I asked him, “Are you having second thoughts?”
“No,” he replied. “My hand is shaking too much to hold the pen.”
We had a nervous giggle and he managed to sign the papers needed.
Our plan had been to get the paper work, go to the motel and dress up in some nice clothes and come back later on to have the paper's formalized in one of the many wedding places around the city hall. But it was very hot and both Allen and I felt extremely nervous, so I suggested that we just do it “right now”. I figured, we would both be even more nervous in a few hours and standing around in 100 degree heat in a suit and tie for him and a wool jacket and skirt for me was just going to make things worse. So, we looked around to see what was near by.
We skipped the Elvis Drive Thru Chapel and selected another one that had a small white building with a nice lawn and some trees around it. Allen left to park the car in a longer term parking area and I went across the road to make the arrangements. My confusion was about to be complete.
When I went into the building a nice woman greeted me and I told her that I wanted to get married and showed her the papers from the city hall. I told her my soon-to-be husband was parking the car and could she please explain how much it would cost and the process.

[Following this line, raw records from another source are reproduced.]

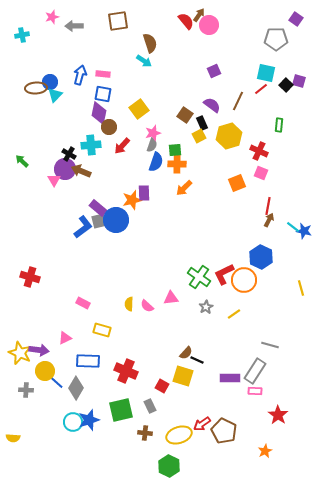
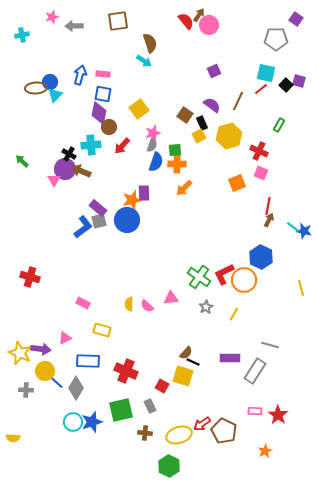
green rectangle at (279, 125): rotated 24 degrees clockwise
blue circle at (116, 220): moved 11 px right
yellow line at (234, 314): rotated 24 degrees counterclockwise
purple arrow at (39, 350): moved 2 px right, 1 px up
black line at (197, 360): moved 4 px left, 2 px down
purple rectangle at (230, 378): moved 20 px up
pink rectangle at (255, 391): moved 20 px down
blue star at (89, 420): moved 3 px right, 2 px down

Well, like most good sales people she started with: How many guests, flowers etc etc etc. I said I didn't want any of that, I just wanted to get married and there were only the 4 of us. She started again offering more “options” like wedding pictures and reception party. I told her I didn't want any of that either. I was beginning to panic because it was starting to sound like all the old childhood conversations my cousins and friends had had and it was getting more and more complicated.
Finally, I said, “I just want a Generic Wedding. Can you do that?”
She looked a bit stunned and said, “Well, I've never heard it called that before but yes we can do something simple.”
I felt relieved and expected her to just stamp my paper work so we could go on to our evening plans of dinner and a show (our wedding gift from our friends). Unfortunately, you cannot just get your paper work stamped. I am still at a total loss about why not, but it seems that someone has to say “words” or it isn’t valid. She was quite adamant about it, some one has to say “words” and only then can the paper work be stamped. I said I would pay for whatever but couldn't we just skip “the words” part? Alas, the answer was no.
So, Allen and I and our two friends were shown into the chapel area and a nice man came out and started the “standard speech”. I don't know how I lasted thru it but I did. In due course the speech was over, the “I Do”s were done and the paper work stamped. I couldn't wait to leave the building and recover under the cool shade of the trees.
My wedding attire was a pair of old jeans, cowboy boots and a Cal State Hayward sweatshirt. Allen was wearing an old pair of corduroy pants and plain shirt. I couldn't have been happier!
I don't know how anyone lasts thru a long and complicated ceremony. My 10 minutes or so of “being the center of attention” was way way more than I ever wanted. The outcome of our nervousness and panic has lasted more than 30 years now and Allen and I still laugh about our “Generic Wedding”.